▸ **WORK REQUIRED**
Beginning with the first line, please repeat the entries exactly and end on the line that contains "Monthly High Tide".

[Opening DATA RECORDS section]

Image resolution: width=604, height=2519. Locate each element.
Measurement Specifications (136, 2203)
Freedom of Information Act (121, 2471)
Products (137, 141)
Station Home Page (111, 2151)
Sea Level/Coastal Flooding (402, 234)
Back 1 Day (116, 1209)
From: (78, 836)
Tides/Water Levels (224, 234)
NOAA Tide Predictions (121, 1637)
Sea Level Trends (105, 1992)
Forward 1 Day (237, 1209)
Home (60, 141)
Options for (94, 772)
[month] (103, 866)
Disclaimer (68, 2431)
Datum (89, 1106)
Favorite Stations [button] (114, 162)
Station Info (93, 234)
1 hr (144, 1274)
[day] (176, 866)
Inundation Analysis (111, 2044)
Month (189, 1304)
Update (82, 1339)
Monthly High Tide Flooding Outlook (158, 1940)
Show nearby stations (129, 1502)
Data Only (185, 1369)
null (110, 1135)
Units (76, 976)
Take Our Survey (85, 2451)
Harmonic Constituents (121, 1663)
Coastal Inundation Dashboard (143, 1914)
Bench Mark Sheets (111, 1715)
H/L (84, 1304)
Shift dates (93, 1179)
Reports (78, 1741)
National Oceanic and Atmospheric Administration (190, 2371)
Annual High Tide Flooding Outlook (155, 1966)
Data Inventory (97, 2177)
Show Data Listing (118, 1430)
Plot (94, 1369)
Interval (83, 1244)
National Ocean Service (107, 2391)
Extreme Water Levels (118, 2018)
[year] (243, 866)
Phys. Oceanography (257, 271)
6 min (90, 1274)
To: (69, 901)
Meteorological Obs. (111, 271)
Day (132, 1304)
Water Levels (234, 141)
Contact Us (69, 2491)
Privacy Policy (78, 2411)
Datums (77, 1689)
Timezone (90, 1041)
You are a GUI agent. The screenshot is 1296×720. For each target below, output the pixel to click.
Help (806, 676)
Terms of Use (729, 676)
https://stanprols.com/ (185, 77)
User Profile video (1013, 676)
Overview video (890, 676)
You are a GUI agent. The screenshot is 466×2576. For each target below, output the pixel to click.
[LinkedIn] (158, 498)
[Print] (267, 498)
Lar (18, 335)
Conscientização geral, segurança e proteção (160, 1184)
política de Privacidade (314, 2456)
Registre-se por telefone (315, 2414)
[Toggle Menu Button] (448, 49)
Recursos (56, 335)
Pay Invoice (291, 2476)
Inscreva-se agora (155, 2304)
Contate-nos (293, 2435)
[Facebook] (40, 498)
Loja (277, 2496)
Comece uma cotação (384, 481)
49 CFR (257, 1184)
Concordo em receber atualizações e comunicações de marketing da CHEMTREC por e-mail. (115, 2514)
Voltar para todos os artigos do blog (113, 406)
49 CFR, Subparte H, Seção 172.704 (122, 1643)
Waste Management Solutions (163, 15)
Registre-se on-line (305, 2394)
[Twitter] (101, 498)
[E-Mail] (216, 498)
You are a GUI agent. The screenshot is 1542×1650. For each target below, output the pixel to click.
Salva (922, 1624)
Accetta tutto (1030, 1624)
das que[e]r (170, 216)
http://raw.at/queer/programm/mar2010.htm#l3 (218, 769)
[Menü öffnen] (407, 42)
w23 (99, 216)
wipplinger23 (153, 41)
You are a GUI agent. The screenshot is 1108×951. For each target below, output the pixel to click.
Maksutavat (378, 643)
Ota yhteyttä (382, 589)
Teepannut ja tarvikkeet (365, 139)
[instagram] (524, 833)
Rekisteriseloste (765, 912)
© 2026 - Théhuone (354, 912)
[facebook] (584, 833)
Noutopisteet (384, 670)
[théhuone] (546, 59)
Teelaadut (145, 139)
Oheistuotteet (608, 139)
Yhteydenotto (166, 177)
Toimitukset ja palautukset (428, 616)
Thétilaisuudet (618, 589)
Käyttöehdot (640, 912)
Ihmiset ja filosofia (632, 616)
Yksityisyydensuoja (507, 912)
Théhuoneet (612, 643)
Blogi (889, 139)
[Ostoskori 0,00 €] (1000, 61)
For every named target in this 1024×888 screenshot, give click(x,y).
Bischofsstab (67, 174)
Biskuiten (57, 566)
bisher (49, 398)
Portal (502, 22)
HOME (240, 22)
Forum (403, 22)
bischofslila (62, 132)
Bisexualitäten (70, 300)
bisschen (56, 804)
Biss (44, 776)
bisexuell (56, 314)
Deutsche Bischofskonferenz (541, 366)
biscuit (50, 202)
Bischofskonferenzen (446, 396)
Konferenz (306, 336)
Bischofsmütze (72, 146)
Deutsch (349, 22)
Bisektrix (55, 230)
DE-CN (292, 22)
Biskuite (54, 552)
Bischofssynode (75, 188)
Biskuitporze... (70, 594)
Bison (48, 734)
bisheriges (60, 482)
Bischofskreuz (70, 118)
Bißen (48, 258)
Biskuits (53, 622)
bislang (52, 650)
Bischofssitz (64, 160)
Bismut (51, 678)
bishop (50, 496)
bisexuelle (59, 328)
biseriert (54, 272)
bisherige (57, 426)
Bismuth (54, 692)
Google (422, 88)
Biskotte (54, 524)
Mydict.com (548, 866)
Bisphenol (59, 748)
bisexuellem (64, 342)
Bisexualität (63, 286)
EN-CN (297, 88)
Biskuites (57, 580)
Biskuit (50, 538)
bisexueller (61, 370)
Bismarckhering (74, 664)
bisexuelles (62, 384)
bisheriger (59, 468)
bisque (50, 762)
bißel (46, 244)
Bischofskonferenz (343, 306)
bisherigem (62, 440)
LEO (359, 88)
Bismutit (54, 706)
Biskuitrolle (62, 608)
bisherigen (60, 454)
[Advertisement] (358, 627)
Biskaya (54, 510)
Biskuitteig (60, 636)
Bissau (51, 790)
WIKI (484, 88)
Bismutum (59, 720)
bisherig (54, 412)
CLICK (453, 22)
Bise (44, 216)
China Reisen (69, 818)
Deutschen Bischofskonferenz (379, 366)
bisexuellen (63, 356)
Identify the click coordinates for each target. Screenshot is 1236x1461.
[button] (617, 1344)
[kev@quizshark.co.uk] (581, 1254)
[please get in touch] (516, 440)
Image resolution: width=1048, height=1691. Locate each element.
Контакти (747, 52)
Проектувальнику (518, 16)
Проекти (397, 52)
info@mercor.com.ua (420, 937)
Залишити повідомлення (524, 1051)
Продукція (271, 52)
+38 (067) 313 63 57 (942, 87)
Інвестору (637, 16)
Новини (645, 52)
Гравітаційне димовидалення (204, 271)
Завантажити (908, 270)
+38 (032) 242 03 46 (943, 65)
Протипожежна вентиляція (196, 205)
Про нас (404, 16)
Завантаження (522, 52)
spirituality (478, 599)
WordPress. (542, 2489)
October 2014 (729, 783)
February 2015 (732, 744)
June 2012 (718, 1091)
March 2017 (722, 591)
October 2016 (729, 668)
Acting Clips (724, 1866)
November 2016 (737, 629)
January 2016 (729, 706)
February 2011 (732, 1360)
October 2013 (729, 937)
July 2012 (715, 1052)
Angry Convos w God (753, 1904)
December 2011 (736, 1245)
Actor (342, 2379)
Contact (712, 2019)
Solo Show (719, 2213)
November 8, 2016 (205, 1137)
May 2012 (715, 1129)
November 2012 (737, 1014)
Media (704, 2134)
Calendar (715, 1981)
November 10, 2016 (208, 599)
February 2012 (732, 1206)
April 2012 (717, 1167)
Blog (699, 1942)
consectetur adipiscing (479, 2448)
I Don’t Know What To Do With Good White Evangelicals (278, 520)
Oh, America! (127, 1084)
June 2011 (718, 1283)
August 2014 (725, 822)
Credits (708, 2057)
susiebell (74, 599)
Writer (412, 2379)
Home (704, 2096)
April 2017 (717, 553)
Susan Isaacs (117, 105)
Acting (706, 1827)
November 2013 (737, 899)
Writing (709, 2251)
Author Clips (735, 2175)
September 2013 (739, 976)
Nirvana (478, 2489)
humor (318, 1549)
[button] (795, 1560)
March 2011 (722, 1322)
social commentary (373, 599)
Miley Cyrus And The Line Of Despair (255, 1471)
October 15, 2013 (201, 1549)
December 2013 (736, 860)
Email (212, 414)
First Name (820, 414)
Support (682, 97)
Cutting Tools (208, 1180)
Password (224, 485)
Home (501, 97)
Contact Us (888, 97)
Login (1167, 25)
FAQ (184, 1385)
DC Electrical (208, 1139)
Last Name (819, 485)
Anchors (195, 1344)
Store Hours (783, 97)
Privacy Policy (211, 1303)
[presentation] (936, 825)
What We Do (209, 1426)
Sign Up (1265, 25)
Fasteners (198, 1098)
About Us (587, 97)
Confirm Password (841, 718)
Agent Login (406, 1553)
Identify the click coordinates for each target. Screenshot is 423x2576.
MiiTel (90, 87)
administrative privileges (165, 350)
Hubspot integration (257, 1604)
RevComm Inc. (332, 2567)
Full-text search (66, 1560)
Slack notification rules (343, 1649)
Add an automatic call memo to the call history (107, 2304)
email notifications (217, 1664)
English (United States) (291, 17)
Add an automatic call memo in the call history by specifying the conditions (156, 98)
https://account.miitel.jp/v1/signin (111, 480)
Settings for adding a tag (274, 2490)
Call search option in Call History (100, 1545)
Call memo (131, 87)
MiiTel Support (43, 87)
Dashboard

[Closing DATA RECORDS section]

▸ **RESPONSE**
Image resolution: width=604, height=2519. Locate each element.
Measurement Specifications (136, 2203)
Freedom of Information Act (121, 2471)
Products (137, 141)
Station Home Page (111, 2151)
Sea Level/Coastal Flooding (402, 234)
Back 1 Day (116, 1209)
From: (78, 836)
Tides/Water Levels (224, 234)
NOAA Tide Predictions (121, 1637)
Sea Level Trends (105, 1992)
Forward 1 Day (237, 1209)
Home (60, 141)
Options for (94, 772)
[month] (103, 866)
Disclaimer (68, 2431)
Datum (89, 1106)
Favorite Stations [button] (114, 162)
Station Info (93, 234)
1 hr (144, 1274)
[day] (176, 866)
Inundation Analysis (111, 2044)
Month (189, 1304)
Update (82, 1339)
Monthly High Tide Flooding Outlook (158, 1940)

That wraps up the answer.